Saved data entries:
-- Opening Marker --

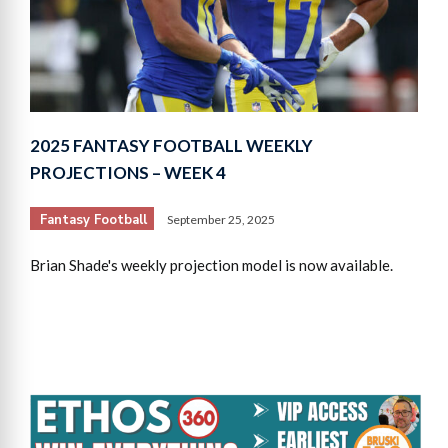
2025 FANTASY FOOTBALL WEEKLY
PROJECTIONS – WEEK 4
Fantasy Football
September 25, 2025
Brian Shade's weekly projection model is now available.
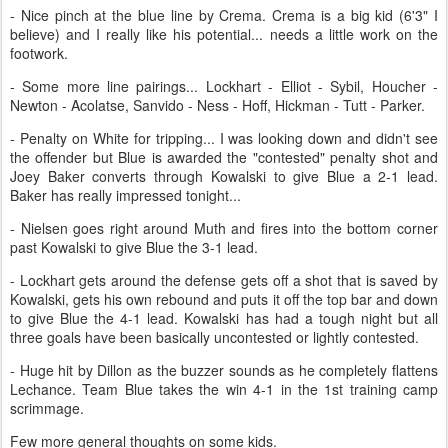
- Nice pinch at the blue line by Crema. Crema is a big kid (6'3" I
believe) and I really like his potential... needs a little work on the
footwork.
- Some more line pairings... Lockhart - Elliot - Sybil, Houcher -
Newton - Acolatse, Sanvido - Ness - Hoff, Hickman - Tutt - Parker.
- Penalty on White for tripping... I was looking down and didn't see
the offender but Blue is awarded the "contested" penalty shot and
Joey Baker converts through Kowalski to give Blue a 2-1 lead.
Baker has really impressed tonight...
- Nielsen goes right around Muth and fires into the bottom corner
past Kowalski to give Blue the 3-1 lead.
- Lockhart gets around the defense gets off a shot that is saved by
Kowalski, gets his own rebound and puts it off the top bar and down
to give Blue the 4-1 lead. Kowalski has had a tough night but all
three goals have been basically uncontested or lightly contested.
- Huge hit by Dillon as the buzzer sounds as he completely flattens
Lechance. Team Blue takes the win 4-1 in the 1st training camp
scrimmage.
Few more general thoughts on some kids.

-- Closing Marker --
-- Opening Marker --

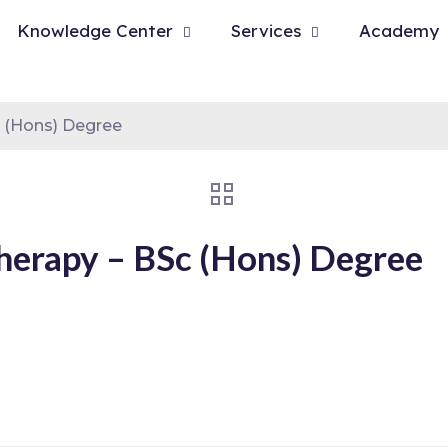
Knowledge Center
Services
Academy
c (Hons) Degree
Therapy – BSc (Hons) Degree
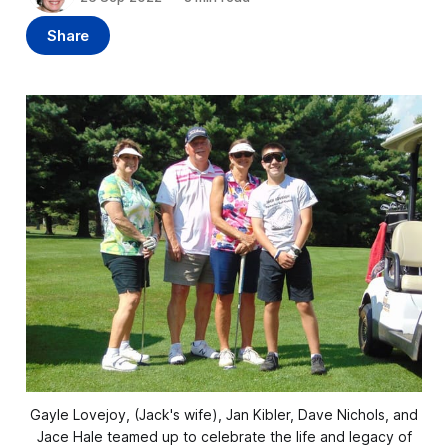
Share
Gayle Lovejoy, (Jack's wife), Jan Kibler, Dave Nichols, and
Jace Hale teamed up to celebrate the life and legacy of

-- Closing Marker --
-- Opening Marker --

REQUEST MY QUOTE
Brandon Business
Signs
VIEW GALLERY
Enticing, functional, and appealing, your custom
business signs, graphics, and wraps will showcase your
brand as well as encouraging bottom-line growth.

-- Closing Marker --

* [WHAT YOU HAVE TO DO]: If a line above holds the string "your", return it as it stands.

* [ANSWER FOR THIS EXERCISE]:
Enticing, functional, and appealing, your custom
business signs, graphics, and wraps will showcase your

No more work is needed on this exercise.